Österreichischer Minister: Russland wird für Europa wichtig bleiben

Russland werde immer wichtig für Europa bleiben, und alles andere sei eine Illusion, sagte der österreichische Außenminister Alexander Schallenberg.

EURACTIV mit Reuters
Alexander-Schallenberg
"Zu glauben, dass es Russland nicht mehr geben wird und wir uns in allen Bereichen abkoppeln können, ist eine Illusion", sagte Außenminister Alexander Schallenberg gegenüber Reuters. Er fügte hinzu, dass Österreich seine Beziehungen zwar lockern werde, dies aber "nicht über Nacht" geschehen könne. [EPA-EFE/OLIVIER HOSLET]

Russland werde immer wichtig für Europa bleiben, und alles andere sei eine Illusion, sagte der österreichische Außenminister Alexander Schallenberg.

„Zu glauben, dass es Russland nicht mehr geben wird und wir uns in allen Bereichen abkoppeln können, ist eine Illusion“, sagte der Minister gegenüber Reuters. Er fügte hinzu, dass Österreich seine Beziehungen zwar lockern werde, dies aber „nicht über Nacht“ geschehen könne.

„Dostojewski und Tschaikowski bleiben Teil der europäischen Kultur, ob wir das wollen oder nicht. Es wird weiterhin unser größter Nachbar sein. Es wird die zweitgrößte Atommacht der Welt bleiben.“

Österreich, das sich als Brücke zwischen Ost und West profiliert, ist auch Teil eines größeren westlichen Bündnisses, das Russland nach seinem Einmarsch in der Ukraine mit Sanktionen belegt hat.

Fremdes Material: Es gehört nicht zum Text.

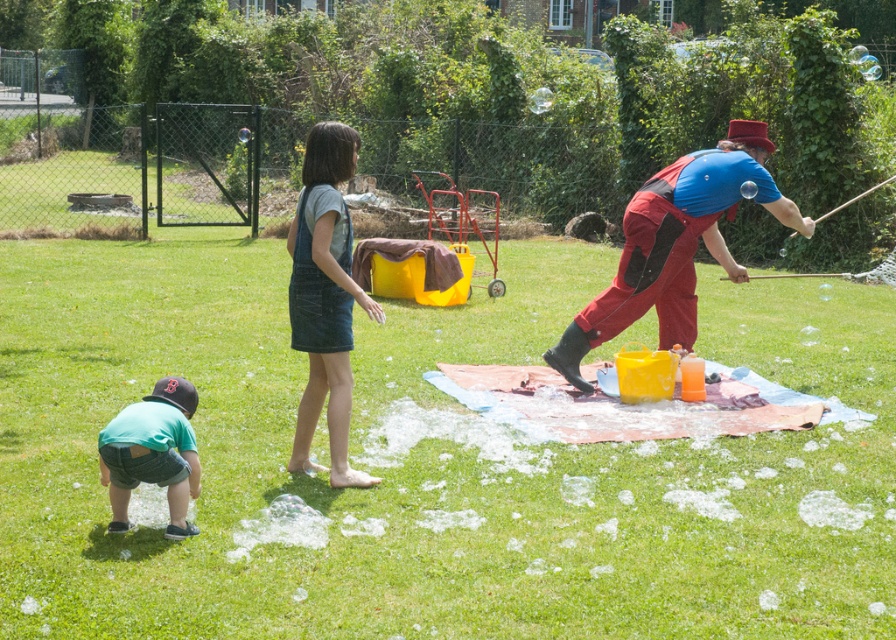 You are standing at the point labeled point (109,493) and want to walk to the point labeled point (307,260). Which direction should you move in to reach your destination?

To reach point (307,260) from point (109,493), you should move backward since point (307,260) is behind point (109,493).

You are a parent trying to choose between two outfits for your child. The matte red jumpsuit at right and the denim overalls at center are both in the store. Which outfit is shorter in length?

Österreich importiert immer noch russisches Gas, obwohl es bestrebt ist, dies in den kommenden Jahren zu reduzieren.

Einige österreichische Regierungsvertreter hoffen jedoch auf eine schnelle Beendigung des Krieges und eine Rückkehr zu normaleren Beziehungen zu Russland, wie mit der Angelegenheit vertraute Personen sagten.

Schallenberg äußerte sich, nachdem die US-Sanktionsbehörde Anfang des Jahres eine Untersuchung über Raiffeisens Russland-Geschäfte eingeleitet und damit die Beobachtung des österreichischen Kreditinstituts verschärft hatte.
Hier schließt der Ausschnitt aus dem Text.